We now have the final employment figures that both sides can use down the home stretch of the campaign. The Bush campaign can truthfully state that 1.71 million new jobs have been created in the last year (or 1.78 million new jobs since August 2003).
But when hearing such numbers, always remember to apply context: it remains true the Bush’s best year of job creation can’t measure up to Clinton’s worst year.
For their part, the Kerry campaign can truthfully assert that the US economy currently has lost a net of 821,000 total jobs since Bush was inaugurated, and 1.63 million private-sector jobs. (Yes, the Bush economy has been pretty good at creating more government jobs.)

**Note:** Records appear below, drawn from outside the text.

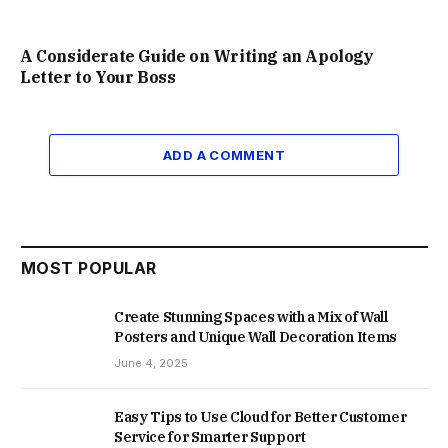
A Considerate Guide on Writing an Apology
Letter to Your Boss
ADD A COMMENT
MOST POPULAR
Create Stunning Spaces with a Mix of Wall
Posters and Unique Wall Decoration Items
June 4, 2025
Easy Tips to Use Cloud for Better Customer
Service for Smarter Support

The current recovery continues to set records for poor job creation. Incorporating today’s new data, the following graph shows the total number of private-sector jobs during the current recession and recovery, and compares it to the last recession and recovery in 1990-94 – a recovery that was often called the “jobless recovery”. (Interesting how in some cases it takes a decade for irony to become apparent.)

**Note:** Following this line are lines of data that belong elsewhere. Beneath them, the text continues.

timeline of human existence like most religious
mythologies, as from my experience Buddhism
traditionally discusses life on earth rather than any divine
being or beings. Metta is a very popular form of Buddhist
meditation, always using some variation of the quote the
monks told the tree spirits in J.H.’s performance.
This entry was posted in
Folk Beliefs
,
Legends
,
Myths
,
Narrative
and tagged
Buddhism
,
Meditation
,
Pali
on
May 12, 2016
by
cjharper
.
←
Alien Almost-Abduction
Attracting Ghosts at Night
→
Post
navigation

(Note: Employment during each period is expressed as an index, with the employment level of 6 months before the official start of the recession set to be 100. So the graph starts 6 months before each recession started.)

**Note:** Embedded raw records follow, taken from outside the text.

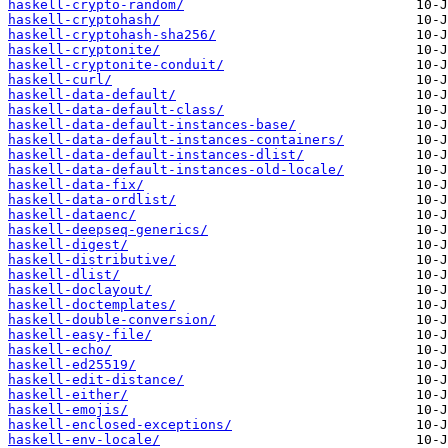
haskell-crypto-random/
haskell-cryptohash/
haskell-cryptohash-sha256/
haskell-cryptonite/
haskell-cryptonite-conduit/
haskell-curl/
haskell-data-default/
haskell-data-default-class/
haskell-data-default-instances-base/
haskell-data-default-instances-containers/
haskell-data-default-instances-dlist/
haskell-data-default-instances-old-locale/
haskell-data-fix/
haskell-data-ordlist/
haskell-dataenc/
haskell-deepseq-generics/
haskell-digest/
haskell-distributive/
haskell-dlist/
haskell-doclayout/
haskell-doctemplates/
haskell-double-conversion/
haskell-easy-file/
haskell-echo/
haskell-ed25519/
haskell-edit-distance/
haskell-either/
haskell-emojis/
haskell-enclosed-exceptions/
haskell-env-locale/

I’ve said it before, but it’s worth repeating: Bush was not responsible for the recession, in my opinion. However, he is a least somewhat responsible for the type of economic recovery we’ve had. Good economic policies would have led to good job creation over the past two years. But Bush’s sole and repetitive economic policy idea of cutting taxes, primarily on wealthy individuals, obviously does not fit that criterion.